Last summer, when Ruta Sepetys was in St. Paul, I had the chance to hear her speak passionately about a bit of nearly-lost history: a ship called the Wilhelm Gustloff that was carrying WWII refugees to safety was torpedoed by the Soviets, and about 9,000 of the 10,000 passengers died. Most of them were children and youth. The Nazis tried to cover it up, so even though more people died than in the sinkings of the Titanic and Lusitania combined, many people don’t know about this tragedy.
Ruta Sepetys brings it to life in Salt to the Sea, and it’s wonderful. There is a slow build throughout the story with the climactic event taking up a surprisingly small part of the story. The characters are well-drawn, there are plenty of secrets, and there’s a sweet romance too.

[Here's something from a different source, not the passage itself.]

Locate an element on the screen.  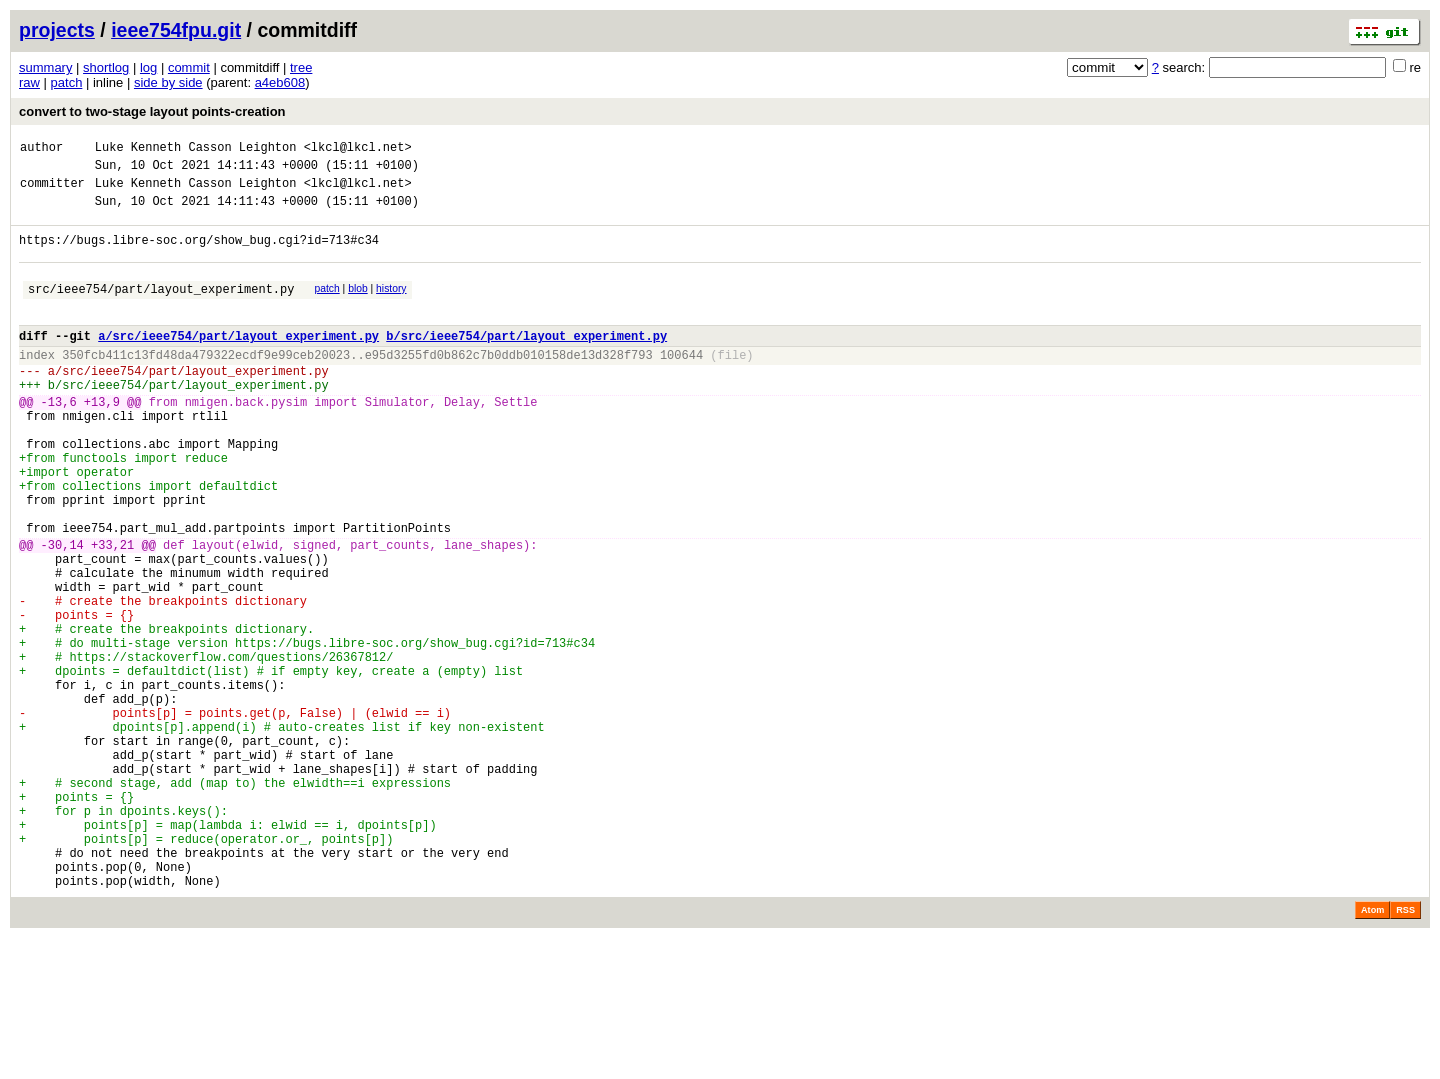
-30,14 is located at coordinates (62, 613).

I did think the book wrapped up fast, but that was fine by me. I stayed up late to finish this one, and I was pretty emotionally ragged by the end. Also, it’s been a while since I read Sepetys’s debut Between Shades of Gray, so it took me a looooong time to catch a connection between the two books that was in pretty plain sight. Once I did, it delighted me.
This is one of those books where knowing the historical truth behind the story does nothing to diminish it. It only amplifies, and you hold on for the ride.